[RECORDS FOR PROCESSING — start]
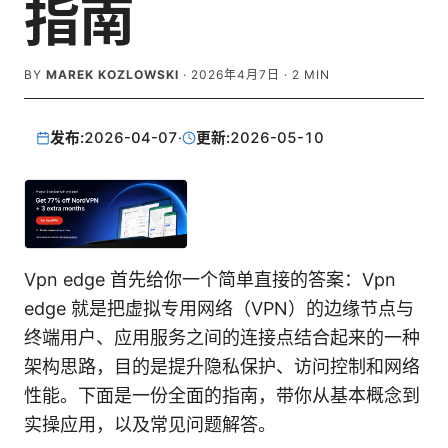
指南
BY
MAREK KOZLOWSKI
·
2026年4月7日
·
2
MIN
发布:
2026-04-07
·
更新:
2026-05-10
Vpn edge 首先给你一个简单直接的答案：Vpn
edge 就是把虚拟专用网络（VPN）的边缘节点与
终端用户、应用服务之间的连接点结合起来的一种
架构思路，目的是提升隐私保护、访问控制和网络
性能。下面是一份全面的指南，带你从基本概念到
实操应用，以及常见问题解答。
[RECORDS FOR PROCESSING — finish]
» WHAT YOU HAVE TO DO
Could you say how many lines in the listing contain the string "edge"? Only the number, please.

» OUTPUT FOR THIS EXERCISE
2